◆ **ABOUT THIS EXERCISE**
Write the records out again exactly, but without pictures.
===== MATERIAL PROVIDED
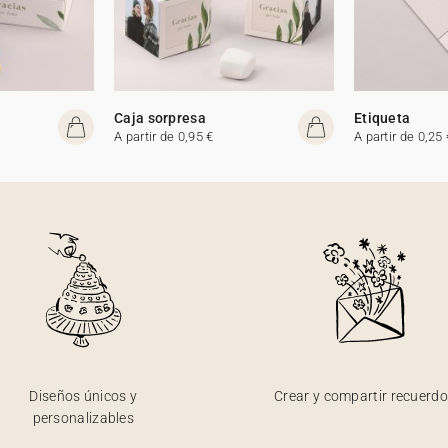
Caja sorpresa
Etiqueta
A partir de 0,95 €
A partir de 0,25 
Diseños únicos y
Crear y compartir recuerd
personalizables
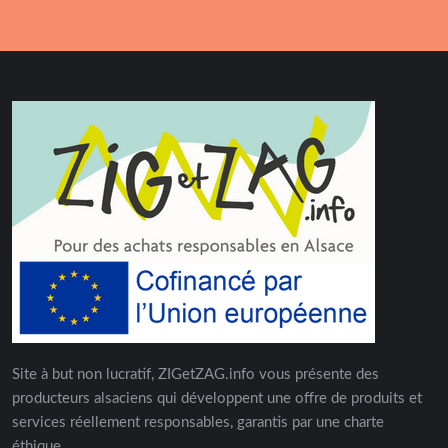
Site à but non lucratif, ZIGetZAG.info vous présente des
producteurs alsaciens qui développent une offre de produits et
services réellement responsables, garantis par une charte
éthique.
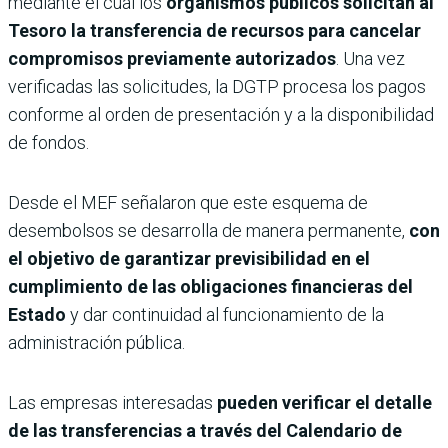
mediante el cual los
organismos públicos solicitan al
Tesoro la transferencia de recursos para cancelar
compromisos previamente autorizados
. Una vez
verificadas las solicitudes, la DGTP procesa los pagos
conforme al orden de presentación y a la disponibilidad
de fondos.
Desde el MEF señalaron que este esquema de
desembolsos se desarrolla de manera permanente,
con
el objetivo de garantizar previsibilidad en el
cumplimiento de las obligaciones financieras del
Estado
y dar continuidad al funcionamiento de la
administración pública.
Las empresas interesadas
pueden verificar el detalle
de las transferencias a través del
Calendario de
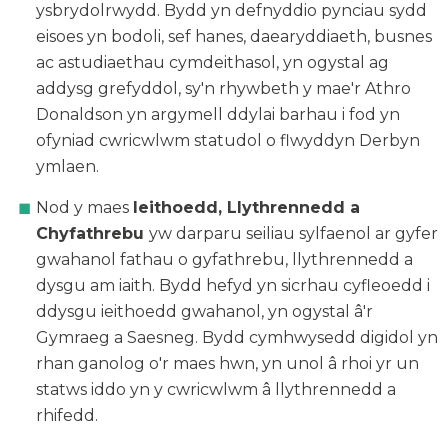
ysbrydolrwydd. Bydd yn defnyddio pynciau sydd
eisoes yn bodoli, sef hanes, daearyddiaeth, busnes
ac astudiaethau cymdeithasol, yn ogystal ag
addysg grefyddol, sy'n rhywbeth y mae'r Athro
Donaldson yn argymell ddylai barhau i fod yn
ofyniad cwricwlwm statudol o flwyddyn Derbyn
ymlaen.
Nod y maes
Ieithoedd, Llythrennedd a
Chyfathrebu
yw darparu seiliau sylfaenol ar gyfer
gwahanol fathau o gyfathrebu, llythrennedd a
dysgu am iaith. Bydd hefyd yn sicrhau cyfleoedd i
ddysgu ieithoedd gwahanol, yn ogystal â'r
Gymraeg a Saesneg. Bydd cymhwysedd digidol yn
rhan ganolog o'r maes hwn, yn unol â rhoi yr un
statws iddo yn y cwricwlwm â llythrennedd a
rhifedd.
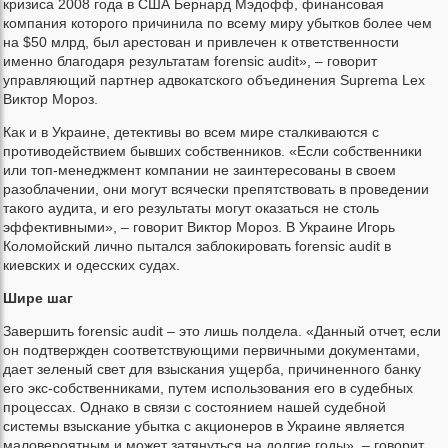
кризиса 2008 года в США Бернард Мэдофф, финансовая
компания которого причинила по всему миру убытков более чем
на $50 млрд, был арестован и привлечен к ответственности
именно благодаря результатам forensic audit», – говорит
управляющий партнер адвокатского объединения Suprema Lex
Виктор Мороз.
Как и в Украине, детективы во всем мире сталкиваются с
противодействием бывших собственников. «Если собственники
или топ-менеджмент компании не заинтересованы в своем
разоблачении, они могут всячески препятствовать в проведении
такого аудита, и его результаты могут оказаться не столь
эффективными», – говорит Виктор Мороз. В Украине Игорь
Коломойский лично пытался заблокировать forensic audit в
киевских и одесских судах.
Шире шаг
Завершить forensic audit – это лишь полдела. «Данный отчет, если
он подтвержден соответствующими первичными документами,
дает зеленый свет для взыскания ущерба, причиненного банку
его экс-собственниками, путем использования его в судебных
процессах. Однако в связи с состоянием нашей судебной
системы взыскание убытка с акционеров в Украине является
маловероятным и может затянуться на долгие годы», – говорит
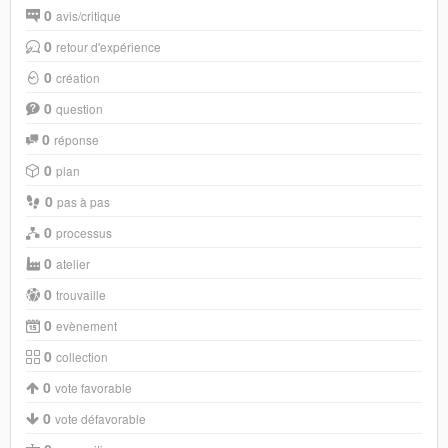
0
avis/critique
0
retour d'expérience
0
création
0
question
0
réponse
0
plan
0
pas à pas
0
processus
0
atelier
0
trouvaille
0
evènement
0
collection
0
vote favorable
0
vote défavorable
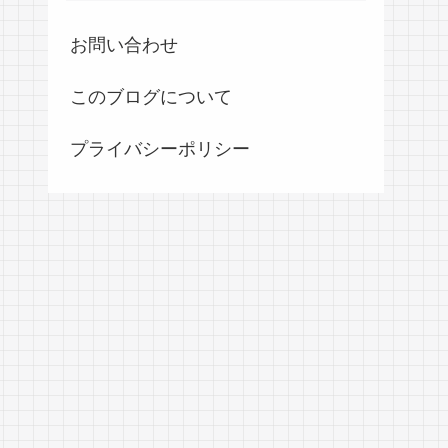
お問い合わせ
このブログについて
プライバシーポリシー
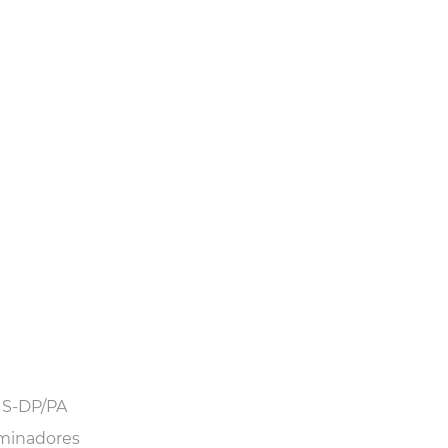
US-DP/PA
rminadores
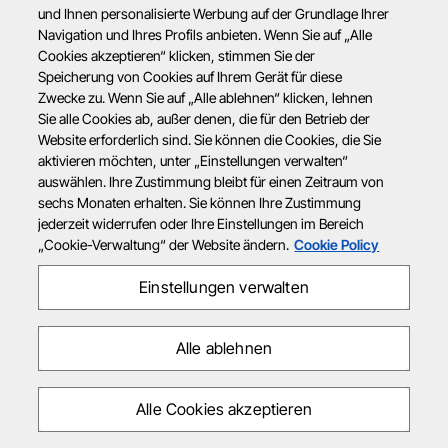
und Ihnen personalisierte Werbung auf der Grundlage Ihrer
Navigation und Ihres Profils anbieten. Wenn Sie auf „Alle
Cookies akzeptieren“ klicken, stimmen Sie der
Speicherung von Cookies auf Ihrem Gerät für diese
Zwecke zu. Wenn Sie auf „Alle ablehnen“ klicken, lehnen
Sie alle Cookies ab, außer denen, die für den Betrieb der
Website erforderlich sind. Sie können die Cookies, die Sie
aktivieren möchten, unter „Einstellungen verwalten“
auswählen. Ihre Zustimmung bleibt für einen Zeitraum von
sechs Monaten erhalten. Sie können Ihre Zustimmung
jederzeit widerrufen oder Ihre Einstellungen im Bereich
„Cookie-Verwaltung“ der Website ändern.
Cookie Policy
Einstellungen verwalten
Alle ablehnen
Alle Cookies akzeptieren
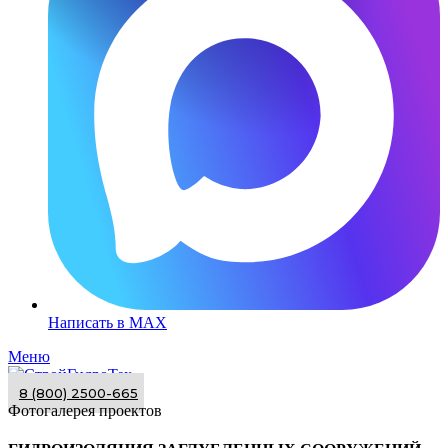
Написать в MAX
Меню
8 (800) 2500-665
Фотогалерея проектов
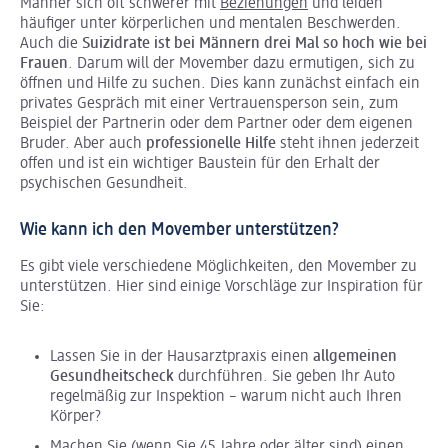
Männer sich oft schwerer mit
Beziehungen
und leiden
häufiger unter körperlichen und mentalen Beschwerden.
Auch die
Suizidrate ist bei Männern drei Mal so hoch wie bei
Frauen
. Darum will der Movember dazu ermutigen, sich zu
öffnen und Hilfe zu suchen. Dies kann zunächst einfach ein
privates Gespräch mit einer Vertrauensperson sein, zum
Beispiel der Partnerin oder dem Partner oder dem eigenen
Bruder. Aber auch
professionelle Hilfe
steht ihnen jederzeit
offen und ist ein wichtiger Baustein für den Erhalt der
psychischen Gesundheit.
Wie kann ich den Movember unterstützen?
Es gibt viele verschiedene Möglichkeiten, den Movember zu
unterstützen. Hier sind einige Vorschläge zur Inspiration für
Sie:
Lassen Sie in der Hausarztpraxis einen
allgemeinen
Gesundheitscheck
durchführen. Sie geben Ihr Auto
regelmäßig zur Inspektion – warum nicht auch Ihren
Körper?
Machen Sie (wenn Sie 45 Jahre oder älter sind) einen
==========
◆ **EXPECTED ANSWER**
Caja sorpresa
Etiqueta
A partir de 0,95 €
A partir de 0,25 
Diseños únicos y
Crear y compartir recuerd
personalizables
Site à but non lucratif, ZIGetZAG.info vous présente des
producteurs alsaciens qui développent une offre de produits et
services réellement responsables, garantis par une charte
éthique.
mediante el cual los
organismos públicos solicitan al
Tesoro la transferencia de recursos para cancelar
compromisos previamente autorizados
. Una vez
verificadas las solicitudes, la DGTP procesa los pagos
conforme al orden de presentación y a la disponibilidad
de fondos.
Desde el MEF señalaron que este esquema de
desembolsos se desarrolla de manera permanente,
con
el objetivo de garantizar previsibilidad en el
cumplimiento de las obligaciones financieras del
Estado
y dar continuidad al funcionamiento de la
administración pública.
Las empresas interesadas
pueden verificar el detalle
de las transferencias a través del
Calendario de
ysbrydolrwydd. Bydd yn defnyddio pynciau sydd
eisoes yn bodoli, sef hanes, daearyddiaeth, busnes
ac astudiaethau cymdeithasol, yn ogystal ag
addysg grefyddol, sy'n rhywbeth y mae'r Athro
Donaldson yn argymell ddylai barhau i fod yn
ofyniad cwricwlwm statudol o flwyddyn Derbyn
ymlaen.
Nod y maes
Ieithoedd, Llythrennedd a
Chyfathrebu
yw darparu seiliau sylfaenol ar gyfer
gwahanol fathau o gyfathrebu, llythrennedd a
dysgu am iaith. Bydd hefyd yn sicrhau cyfleoedd i
ddysgu ieithoedd gwahanol, yn ogystal â'r
Gymraeg a Saesneg. Bydd cymhwysedd digidol yn
rhan ganolog o'r maes hwn, yn unol â rhoi yr un
statws iddo yn y cwricwlwm â llythrennedd a
rhifedd.
кризиса 2008 года в США Бернард Мэдофф, финансовая
компания которого причинила по всему миру убытков более чем
на $50 млрд, был арестован и привлечен к ответственности
именно благодаря результатам forensic audit», – говорит
управляющий партнер адвокатского объединения Suprema Lex
Виктор Мороз.
Как и в Украине, детективы во всем мире сталкиваются с
противодействием бывших собственников. «Если собственники
или топ-менеджмент компании не заинтересованы в своем
разоблачении, они могут всячески препятствовать в проведении
такого аудита, и его результаты могут оказаться не столь
эффективными», – говорит Виктор Мороз. В Украине Игорь
Коломойский лично пытался заблокировать forensic audit в
киевских и одесских судах.
Шире шаг
Завершить forensic audit – это лишь полдела. «Данный отчет, если
он подтвержден соответствующими первичными документами,
дает зеленый свет для взыскания ущерба, причиненного банку
его экс-собственниками, путем использования его в судебных
процессах. Однако в связи с состоянием нашей судебной
системы взыскание убытка с акционеров в Украине является
маловероятным и может затянуться на долгие годы», – говорит
0
avis/critique
0
retour d'expérience
0
création
0
question
0
réponse
0
plan
0
pas à pas
0
processus
0
atelier
0
trouvaille
0
evènement
0
collection
0
vote favorable
0
vote défavorable
お問い合わせ
このブログについて
プライバシーポリシー
US-DP/PA
rminadores
und Ihnen personalisierte Werbung auf der Grundlage Ihrer
Navigation und Ihres Profils anbieten. Wenn Sie auf „Alle
Cookies akzeptieren“ klicken, stimmen Sie der
Speicherung von Cookies auf Ihrem Gerät für diese
Zwecke zu. Wenn Sie auf „Alle ablehnen“ klicken, lehnen
Sie alle Cookies ab, außer denen, die für den Betrieb der
Website erforderlich sind. Sie können die Cookies, die Sie
aktivieren möchten, unter „Einstellungen verwalten“
auswählen. Ihre Zustimmung bleibt für einen Zeitraum von
sechs Monaten erhalten. Sie können Ihre Zustimmung
jederzeit widerrufen oder Ihre Einstellungen im Bereich
„Cookie-Verwaltung“ der Website ändern.
Cookie Policy
Einstellungen verwalten
Alle ablehnen
Alle Cookies akzeptieren
Написать в MAX
Меню
8 (800) 2500-665
Фотогалерея проектов
Männer sich oft schwerer mit
Beziehungen
und leiden
häufiger unter körperlichen und mentalen Beschwerden.
Auch die
Suizidrate ist bei Männern drei Mal so hoch wie bei
Frauen
. Darum will der Movember dazu ermutigen, sich zu
öffnen und Hilfe zu suchen. Dies kann zunächst einfach ein
privates Gespräch mit einer Vertrauensperson sein, zum
Beispiel der Partnerin oder dem Partner oder dem eigenen
Bruder. Aber auch
professionelle Hilfe
steht ihnen jederzeit
offen und ist ein wichtiger Baustein für den Erhalt der
psychischen Gesundheit.
Wie kann ich den Movember unterstützen?
Es gibt viele verschiedene Möglichkeiten, den Movember zu
unterstützen. Hier sind einige Vorschläge zur Inspiration für
Sie:
Lassen Sie in der Hausarztpraxis einen
allgemeinen
Gesundheitscheck
durchführen. Sie geben Ihr Auto
regelmäßig zur Inspektion – warum nicht auch Ihren
Körper?
Machen Sie (wenn Sie 45 Jahre oder älter sind) einen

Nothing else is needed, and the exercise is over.